-------- SUPPLIED MATERIAL --------

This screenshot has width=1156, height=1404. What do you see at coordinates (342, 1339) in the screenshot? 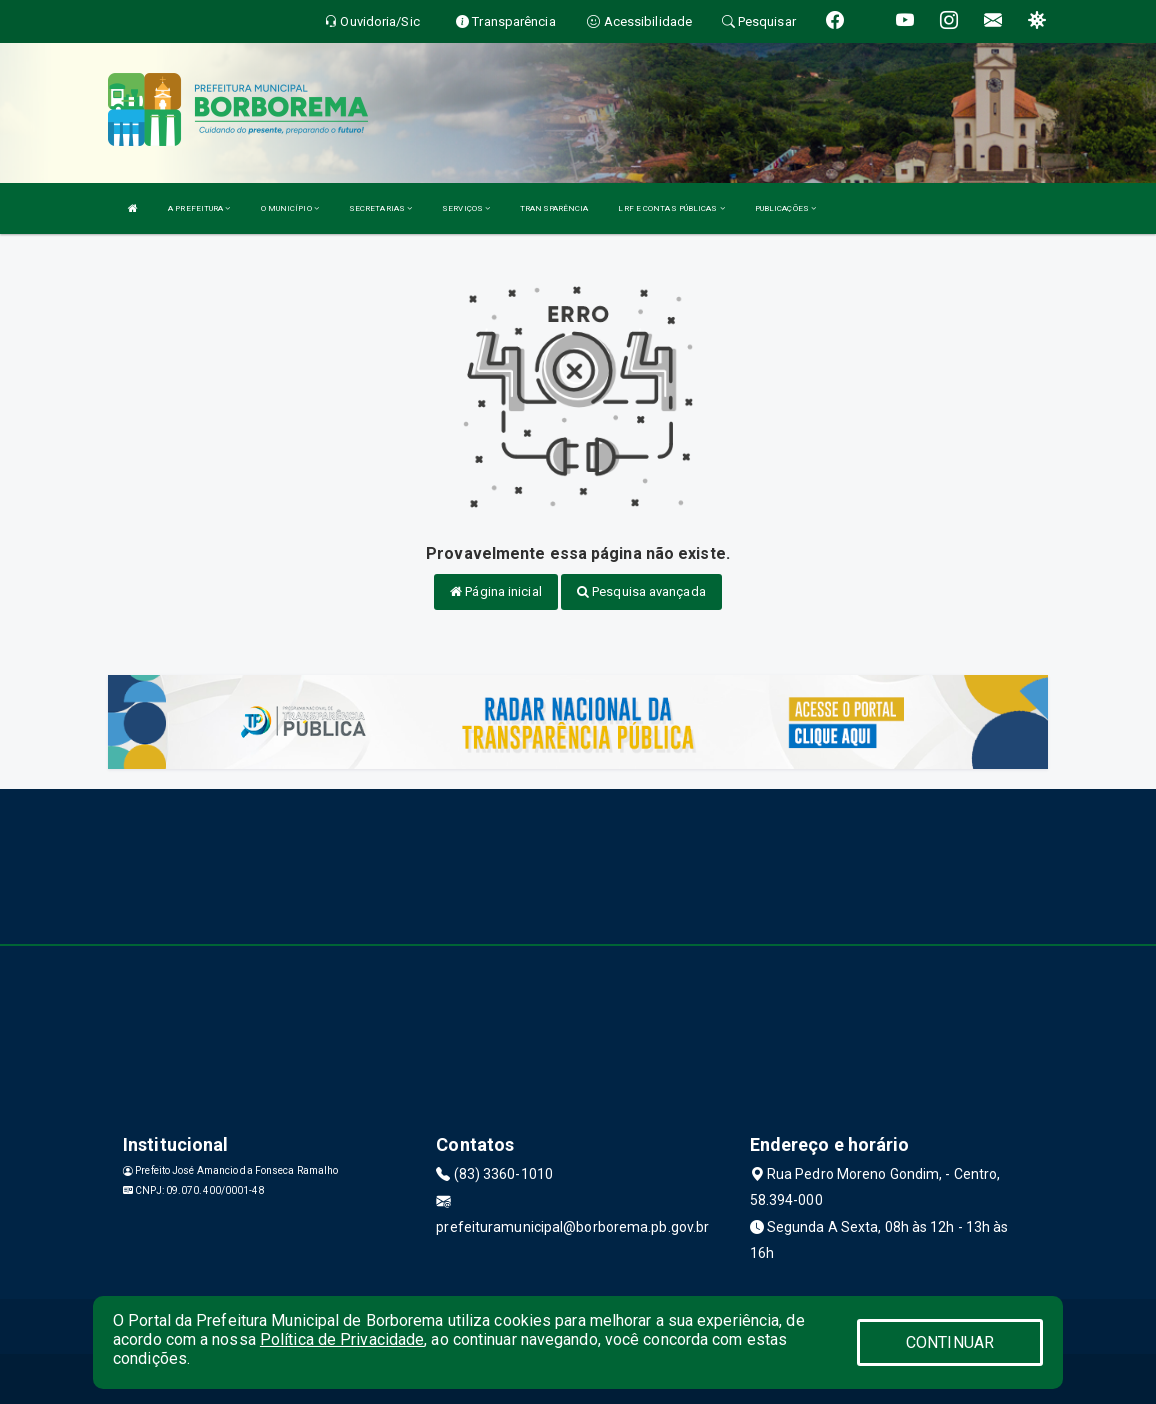
I see `Política de Privacidade` at bounding box center [342, 1339].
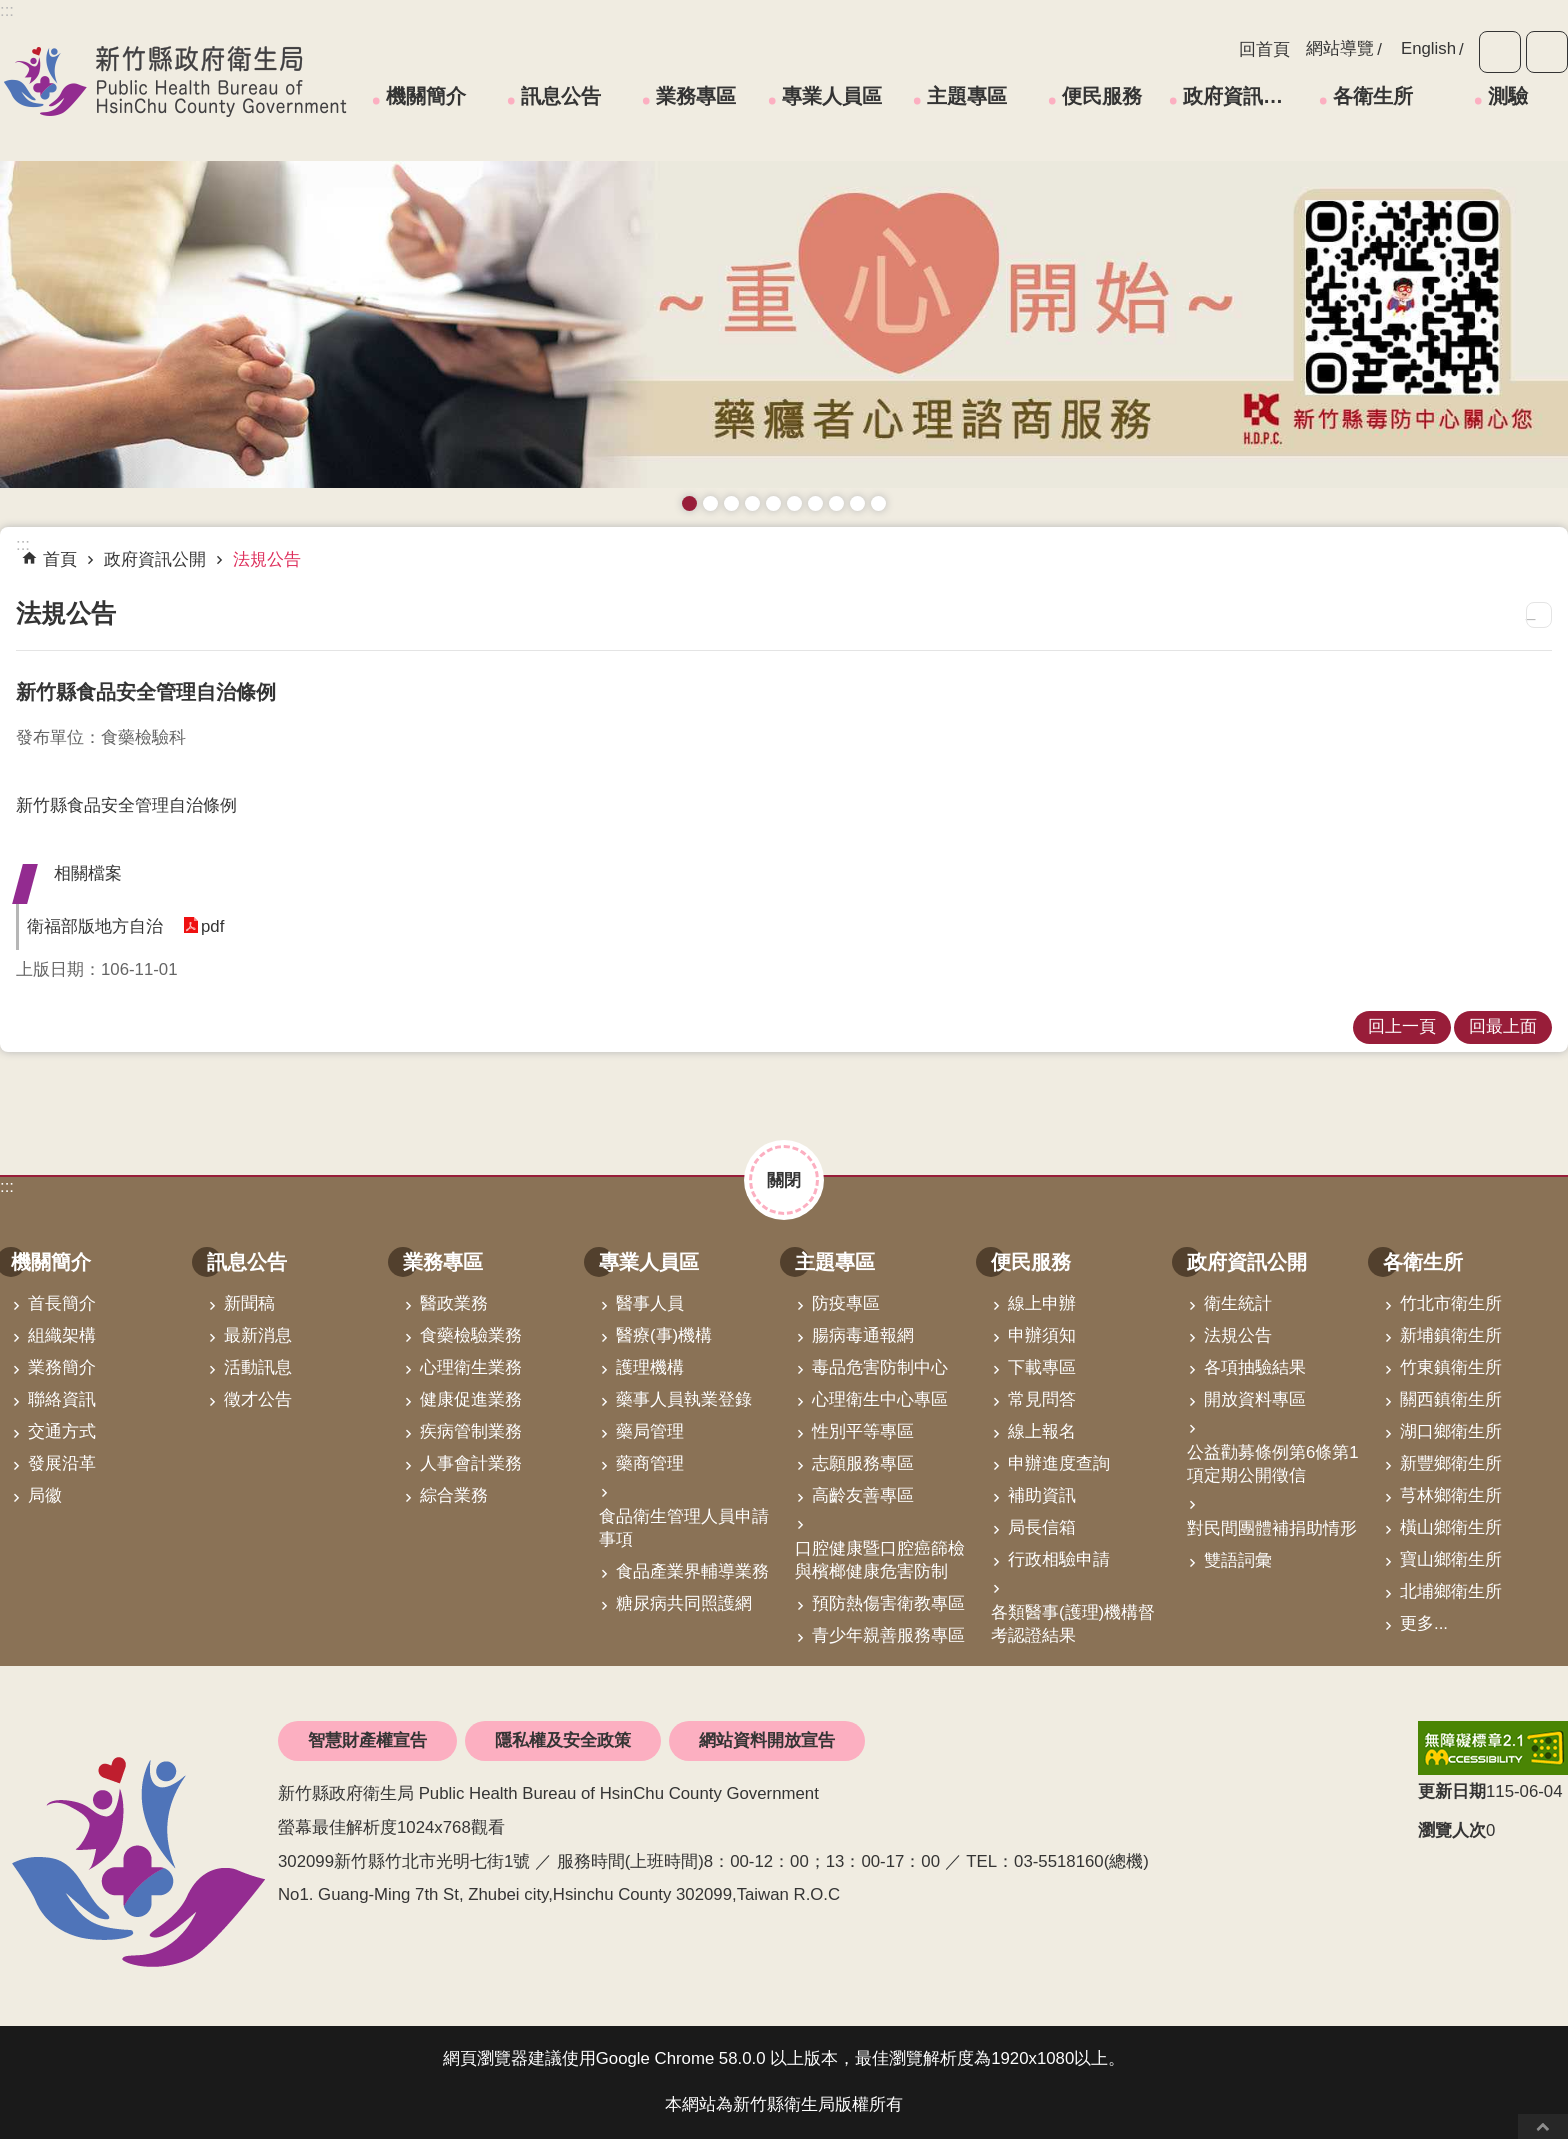 The image size is (1568, 2139). What do you see at coordinates (1452, 1791) in the screenshot?
I see `更新日期 [button]` at bounding box center [1452, 1791].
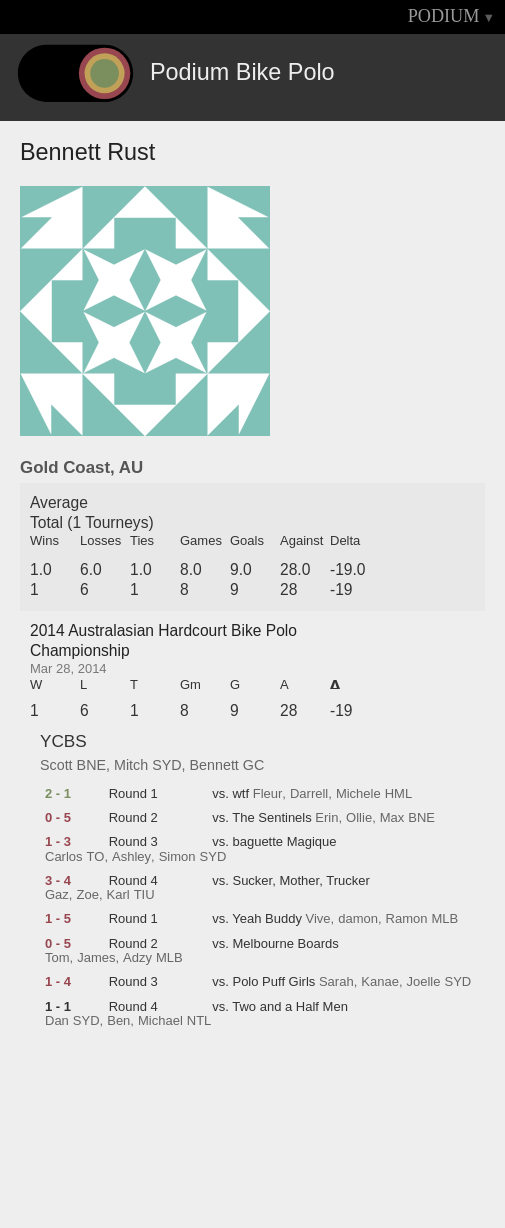  What do you see at coordinates (87, 895) in the screenshot?
I see `Zoe` at bounding box center [87, 895].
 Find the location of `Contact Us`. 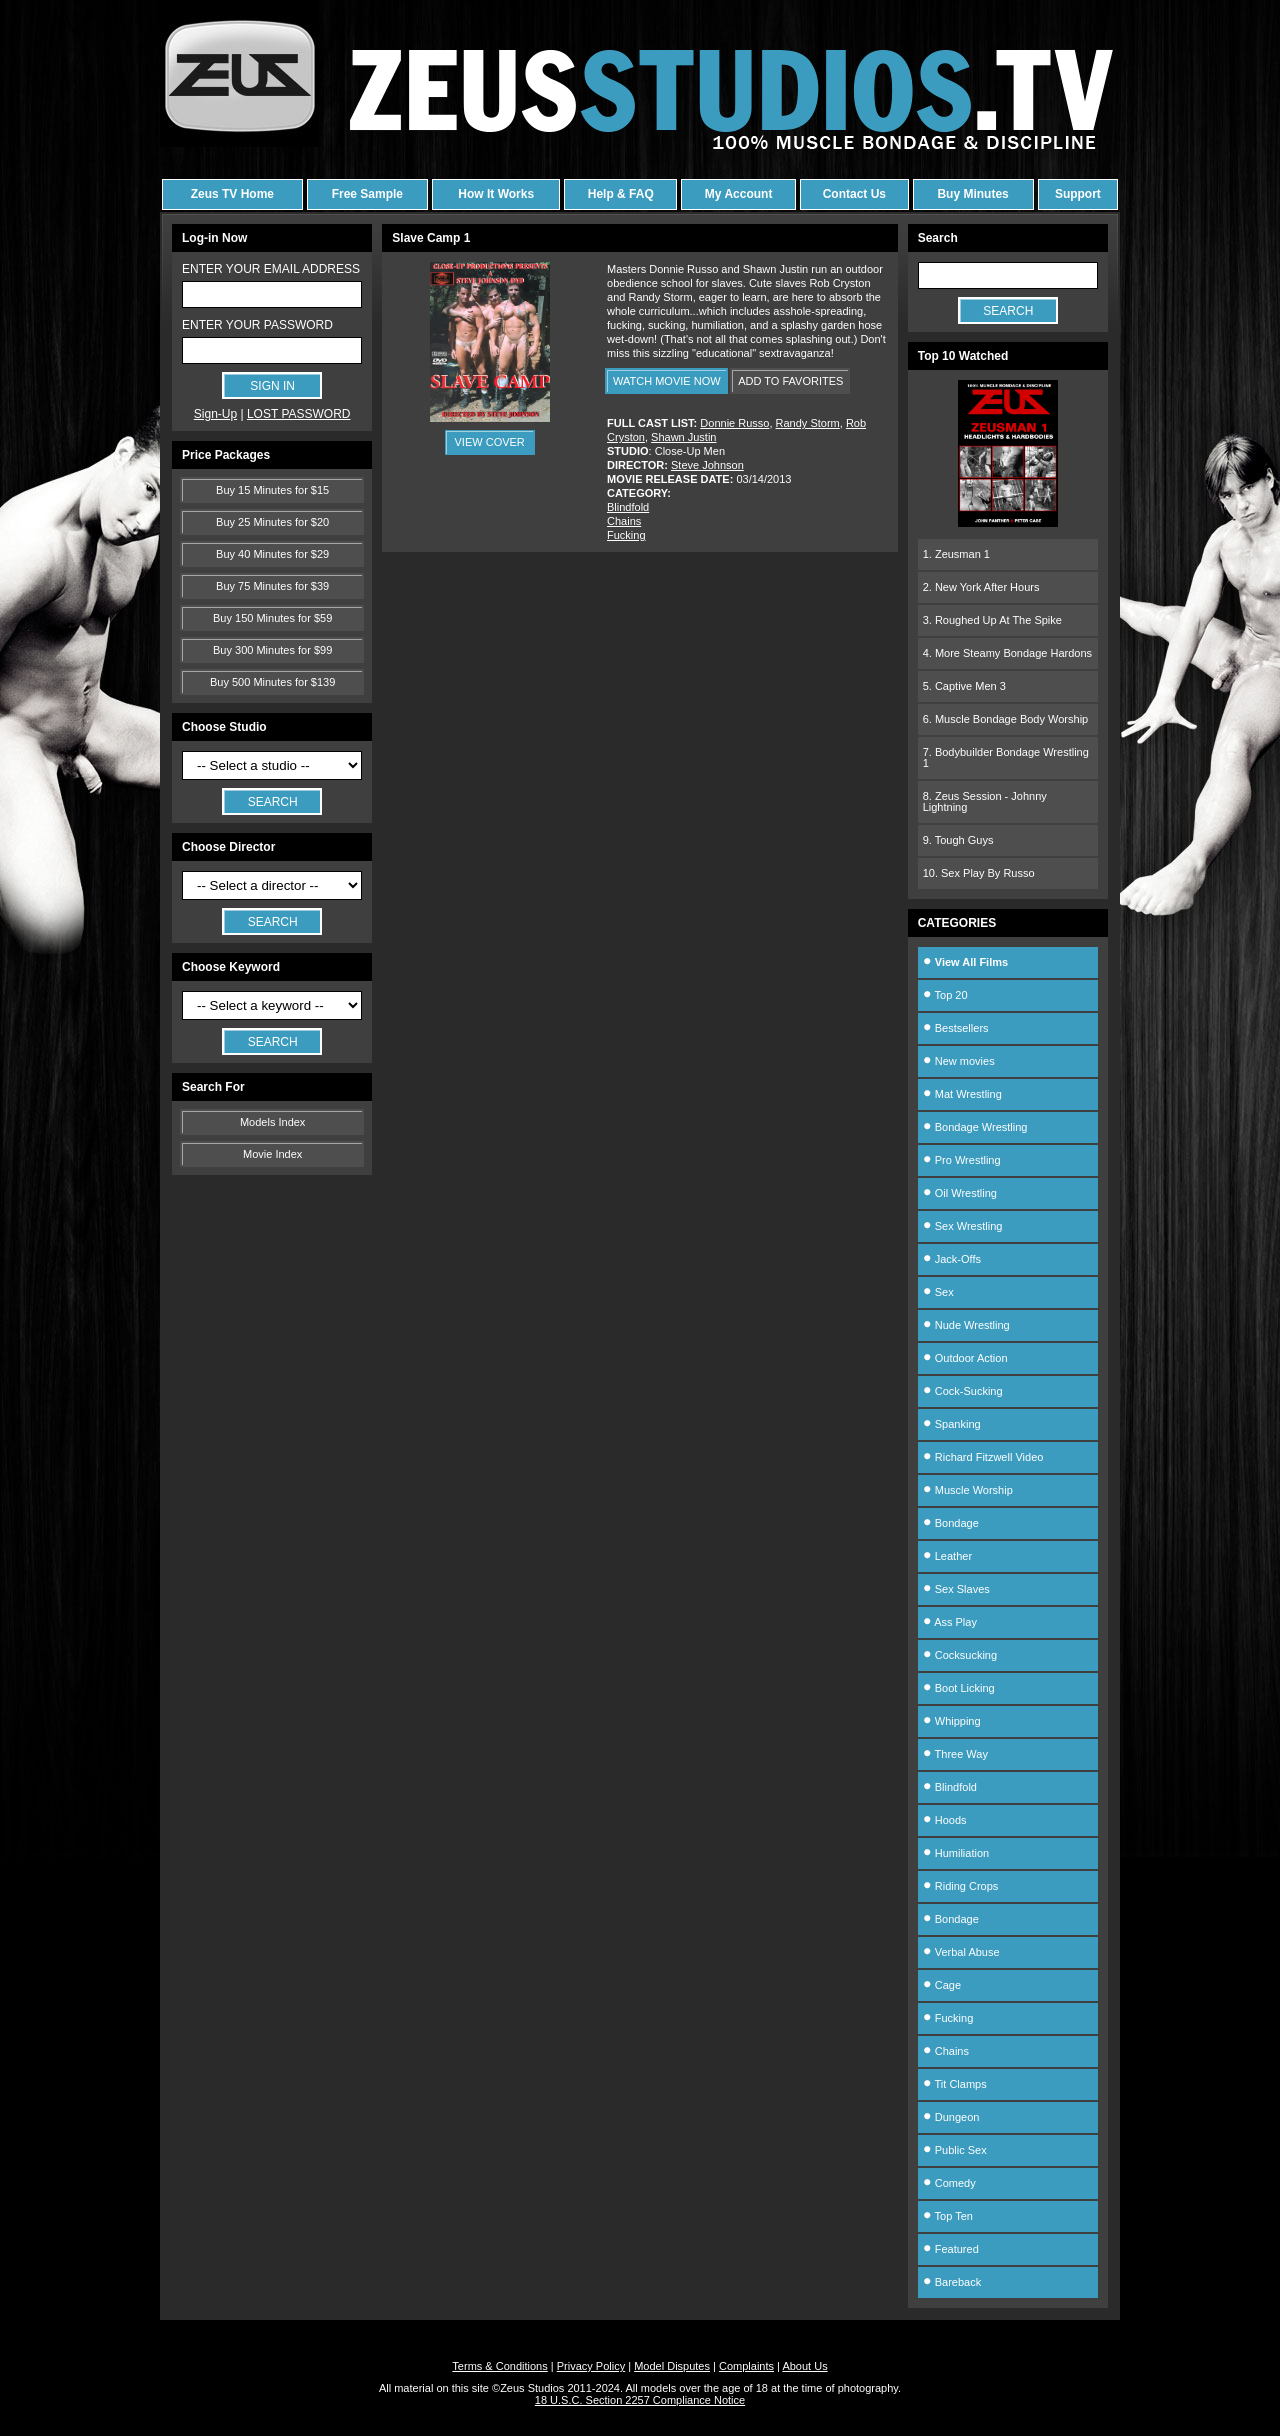

Contact Us is located at coordinates (854, 194).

--------

The reply should hold every line of the records unchanged and no pictures.

RESPONSE TO THE EXERCISE ::
This screenshot has width=1156, height=1404. What do you see at coordinates (342, 1339) in the screenshot? 
I see `Política de Privacidade` at bounding box center [342, 1339].
 The image size is (1568, 2139). What do you see at coordinates (1452, 1791) in the screenshot?
I see `更新日期 [button]` at bounding box center [1452, 1791].
  What do you see at coordinates (87, 895) in the screenshot?
I see `Zoe` at bounding box center [87, 895].
 Find the location of `Contact Us`. 

Contact Us is located at coordinates (854, 194).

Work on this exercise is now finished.